I would welcome any advice to explain what i am doing wrong. Something to do with strandedness...? Any more reliable method? Sundry thoughts that may be important: it is a stranded analysis. Negative values appear in ~9000 genes of ~65K.
Thank you!
[1] Intron + Exon:
Extract gene coords:
library(GenomicFeatures)
txdb <- makeTxDbFromGFF("gencode.v41.annotation.gtf", format="gtf")
genes <- genes(txdb)
write.table(as.data.frame(genes)[,-4], file="gencode.v41.annotation_genes.txt", col.names=F, sep="\t", quote=F)
Cut out first four columns to create the SAF file for feature Counts:
cut -f1-5 gencode.v41.annotation_genes.txt > gencode.v41.annotation_genes.saf
Add required header:
GeneID Chr Start End Strand
Remove PAR_Y genes:
cat gencode.v41.annotation_genes.saf | sed '/PAR_Y/d' > gencode.v41.annotation_genes_minus_PAR_Y.saf
Run featureCounts on a sample
featureCounts -F SAF -a gencode.v41.annotation_genes_minus_PAR_Y.saf -s 2 -p -C -T 8 -o KWR1_Neg_1_hg38_STAR_277a_defaults_noanno_featureCounts_whole_gene.txt KWR1_Neg_1_hg38_STAR_277a_defaults_noannoAligned.out.bam
[2] Exon only ('-t exon' is default):
featureCounts -a gencode.v41.annotation.gtf -s 2 -p -C -T 8 -o KWR1_Neg_1_hg38_STAR_277a_defaults_noanno_featureCounts_exons.txt KWR1_Neg_1_hg38_STAR_277a_defaults_noannoAligned.out.bam
[3] Extracts of counts files
Intron + exon counts:
ENSG00000001631.17 2 16 13 6 4
ENSG00000002016.18 3132 5265 5222 3298 2828
ENSG00000002079.14 0 13 10 4 0
ENSG00000002330.14 588 1041 1064 782 766
Exon only counts:
ENSG00000001631.17 1611 2579 2875 2045 1582
ENSG00000002016.18 915 1377 1400 847 778
ENSG00000002079.14 0 0 0 3 0
ENSG00000002330.14 170 189 218 160 154
Intron only counts:
ENSG00000001631.17 -1609 -2563 -2862 -2039 -1578
ENSG00000002016.18 2217 3888 3822 2451 2050
ENSG00000002079.14 0 13 10 1 0
ENSG00000002330.14 418 852 846 622 612
Whenever I encounter something like this I move in R with GenomicAlignments and do a targeted analysis (in your case you could focus on the 4 genes in your list).I
My instinct says either the strandedness is causing an issue or that the exon/intron distinction is causing bad counting. A question that might be important is how are counts overlapping both exons and introns being counted (like for alternative transcript isoforms).

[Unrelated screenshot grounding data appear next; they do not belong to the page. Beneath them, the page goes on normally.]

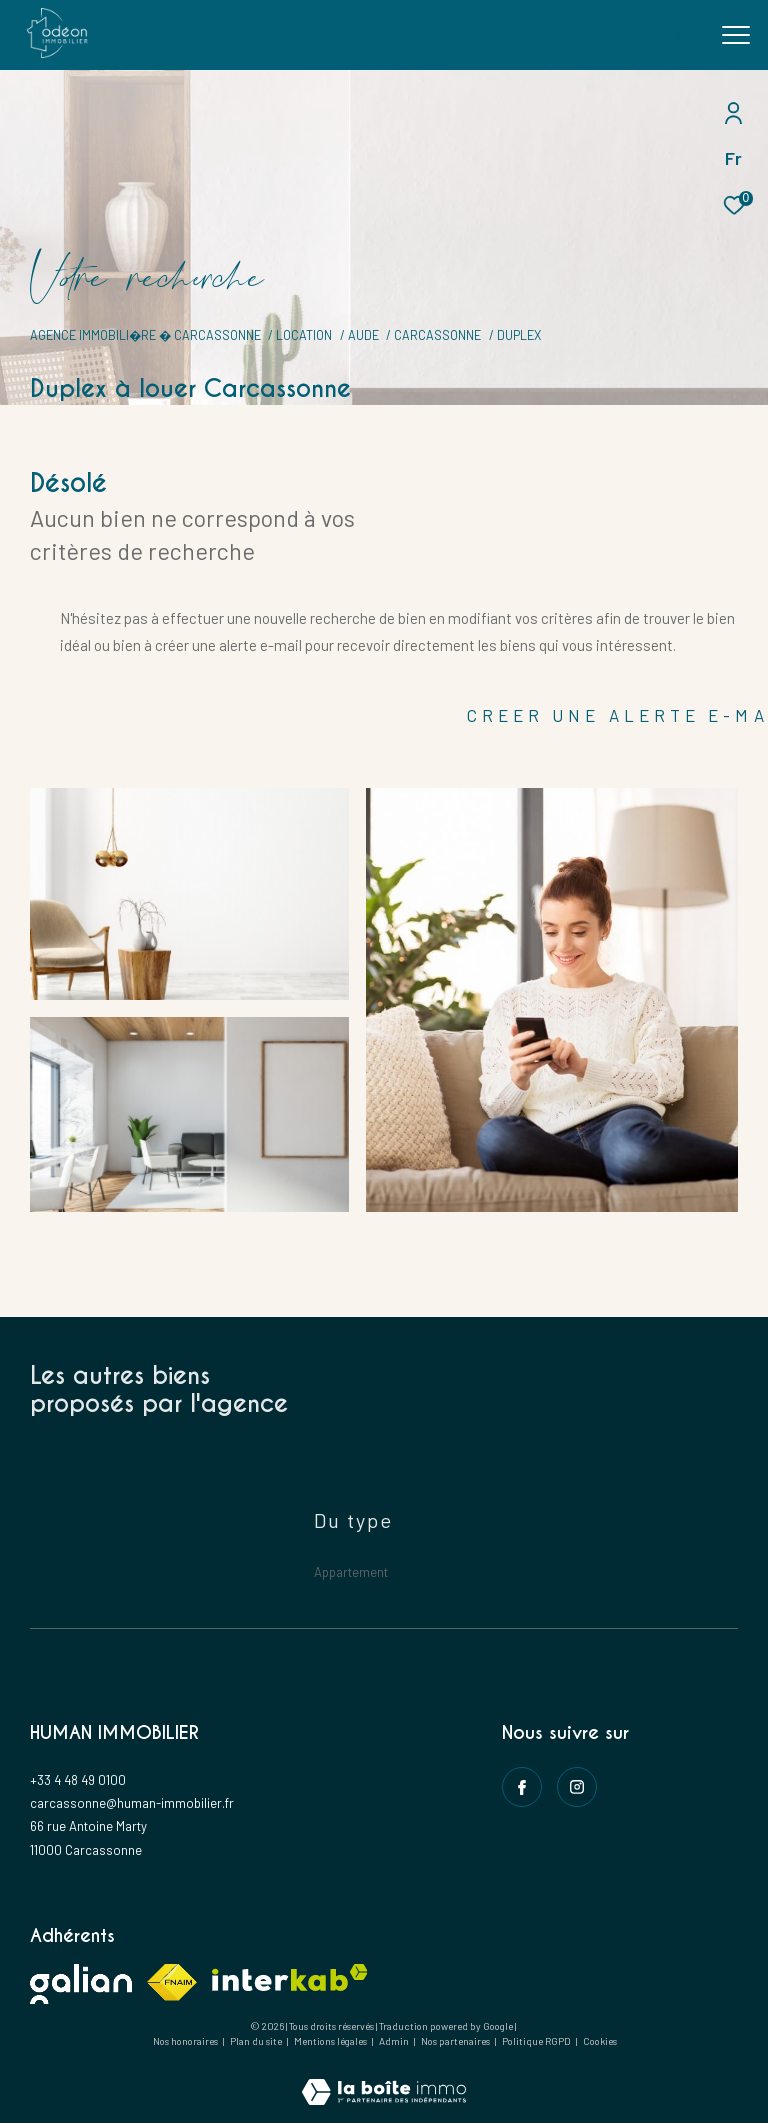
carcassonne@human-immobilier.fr (132, 1803)
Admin (395, 2041)
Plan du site (257, 2041)
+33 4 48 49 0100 (78, 1780)
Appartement (351, 1572)
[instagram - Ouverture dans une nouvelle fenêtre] (577, 1787)
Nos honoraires (185, 2041)
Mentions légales (331, 2041)
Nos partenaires (456, 2041)
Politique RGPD (536, 2041)
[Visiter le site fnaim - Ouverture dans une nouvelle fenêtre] (172, 1982)
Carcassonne (437, 335)
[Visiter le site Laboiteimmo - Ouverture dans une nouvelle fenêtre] (384, 2078)
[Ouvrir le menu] (736, 35)
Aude (363, 335)
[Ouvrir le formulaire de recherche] (636, 35)
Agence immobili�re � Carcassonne (145, 335)
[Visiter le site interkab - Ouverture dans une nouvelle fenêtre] (290, 1977)
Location (304, 335)
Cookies (600, 2041)
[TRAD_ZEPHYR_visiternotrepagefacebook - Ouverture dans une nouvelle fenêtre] (522, 1787)
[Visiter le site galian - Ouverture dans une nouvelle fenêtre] (81, 1984)
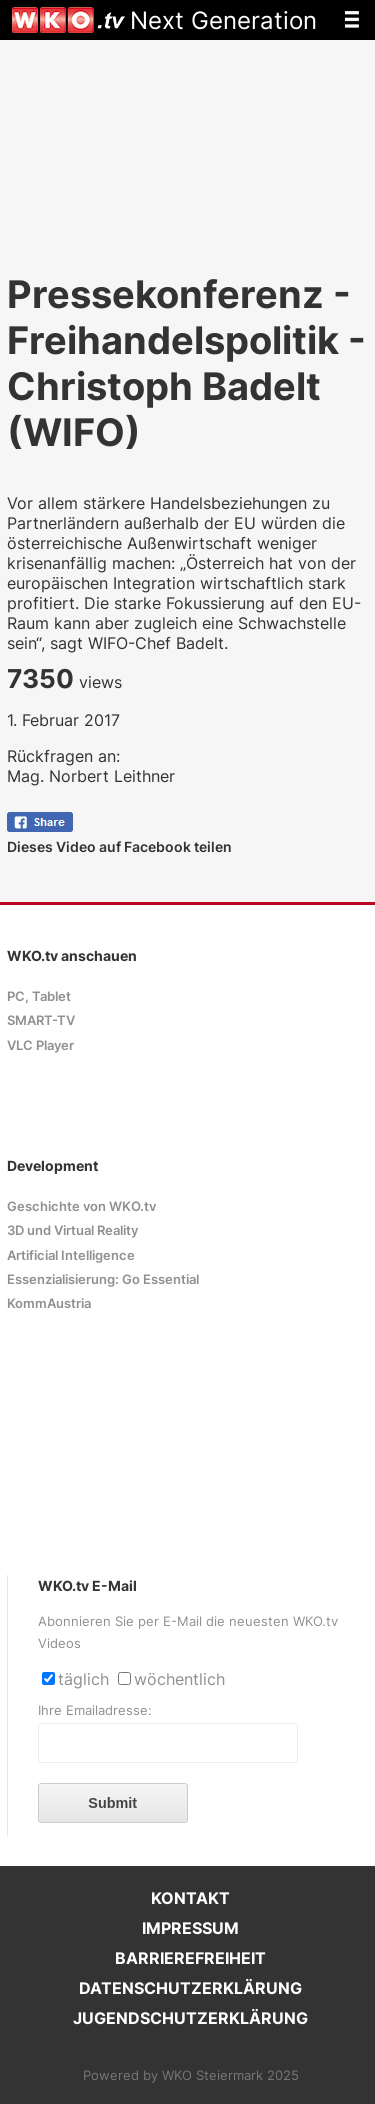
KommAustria (49, 1303)
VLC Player (40, 1045)
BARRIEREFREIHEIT (190, 1958)
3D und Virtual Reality (72, 1230)
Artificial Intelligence (71, 1255)
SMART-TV (41, 1020)
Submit (112, 1803)
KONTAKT (190, 1898)
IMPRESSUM (190, 1928)
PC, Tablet (39, 996)
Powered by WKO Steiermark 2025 (191, 2075)
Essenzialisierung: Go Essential (103, 1279)
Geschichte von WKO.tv (81, 1206)
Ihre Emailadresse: (95, 1710)
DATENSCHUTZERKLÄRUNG (190, 1988)
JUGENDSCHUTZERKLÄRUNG (190, 2018)
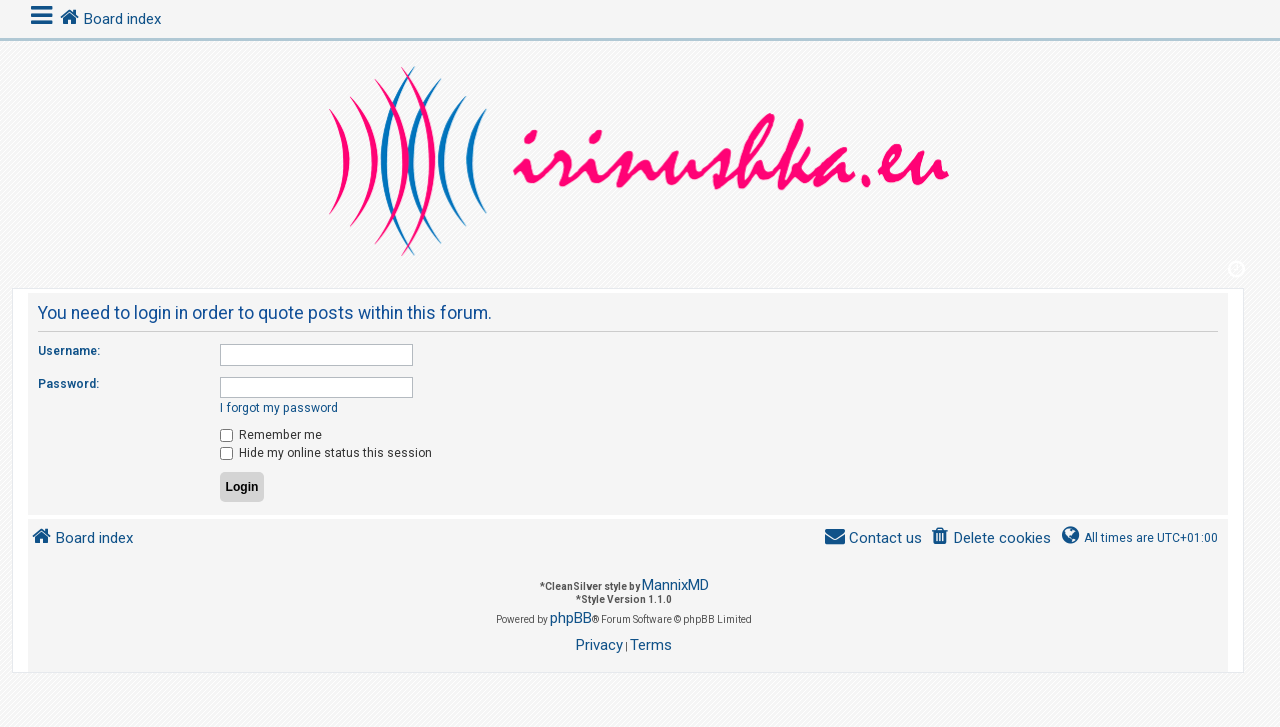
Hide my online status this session (326, 453)
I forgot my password (279, 408)
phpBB (571, 618)
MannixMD (675, 585)
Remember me (271, 435)
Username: (69, 351)
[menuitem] (990, 538)
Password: (68, 384)
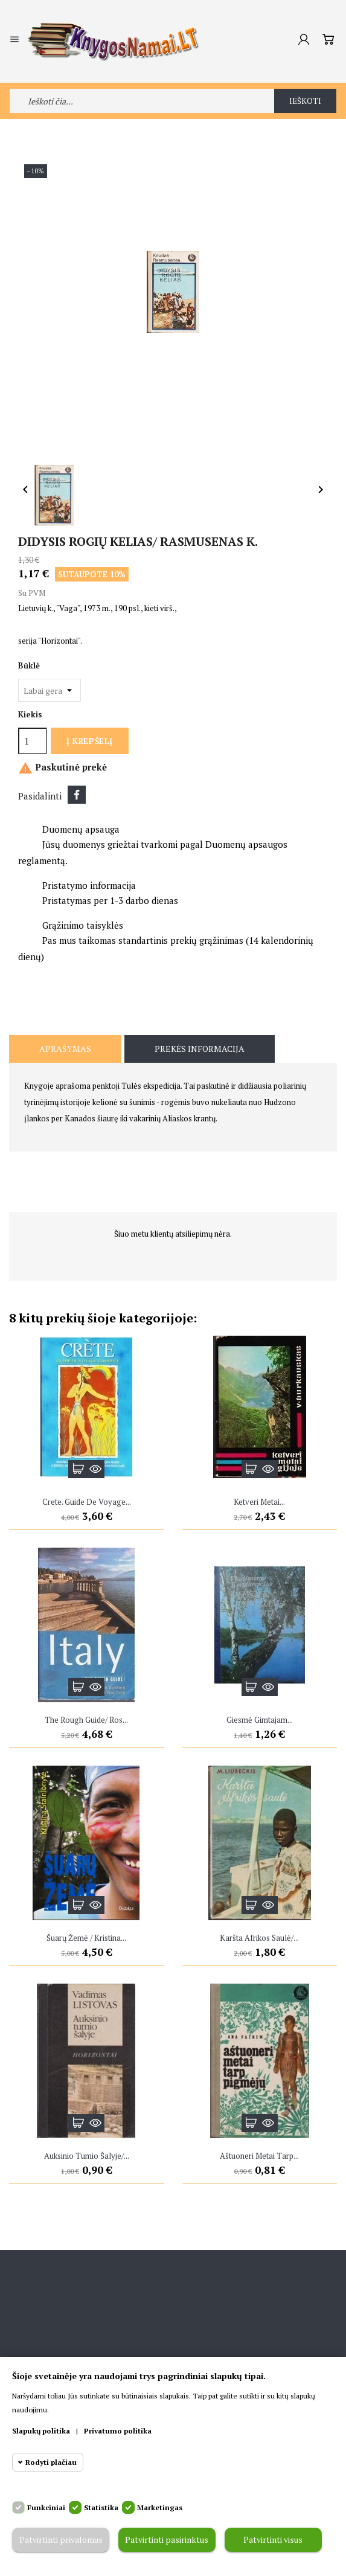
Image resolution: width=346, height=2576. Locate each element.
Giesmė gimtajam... (259, 1719)
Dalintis (77, 795)
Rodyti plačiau (51, 2462)
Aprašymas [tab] (65, 1048)
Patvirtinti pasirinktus (166, 2540)
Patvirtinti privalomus (60, 2540)
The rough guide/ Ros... (86, 1719)
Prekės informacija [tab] (200, 1048)
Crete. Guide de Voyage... (86, 1501)
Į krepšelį (89, 740)
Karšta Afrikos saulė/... (259, 1937)
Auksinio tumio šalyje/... (86, 2155)
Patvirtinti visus (273, 2540)
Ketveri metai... (259, 1501)
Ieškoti (306, 100)
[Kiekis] (32, 741)
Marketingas (159, 2507)
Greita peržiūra (95, 1469)
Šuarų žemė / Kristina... (86, 1937)
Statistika (101, 2507)
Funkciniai (46, 2507)
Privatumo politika (118, 2430)
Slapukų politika (41, 2430)
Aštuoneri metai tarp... (259, 2155)
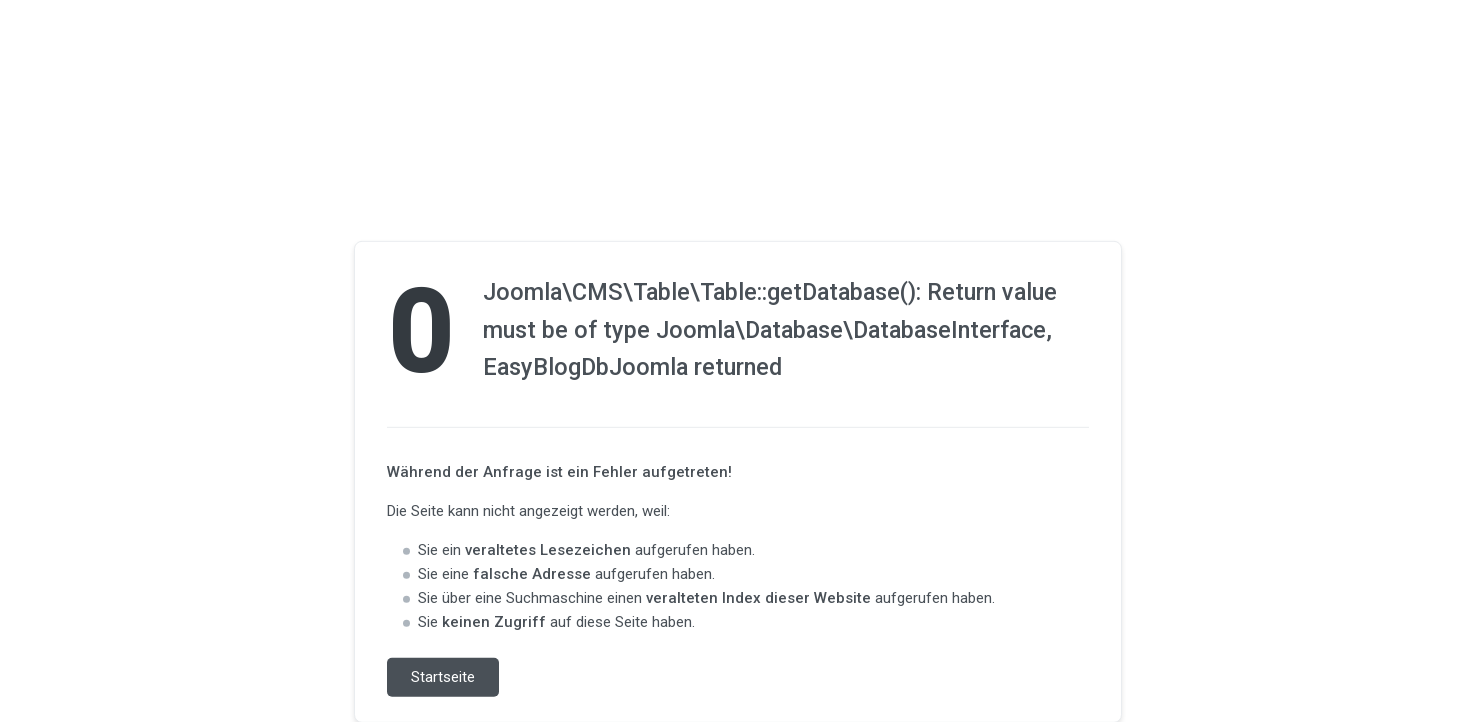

Also how are you getting the exon/intron counts with -t exon,intron ?
Thank you for your reply @benformatics! Like you I wonder whether all the different transcripts within the initial gene footprint could do odd things to counting. Both runs of featureCounts in [1] and [2] do not set '-t' so the default is 'exon'. Although in [1] a SAF file is used and so -t isn't used (I think...). I will also try an unstranded count to see the affect.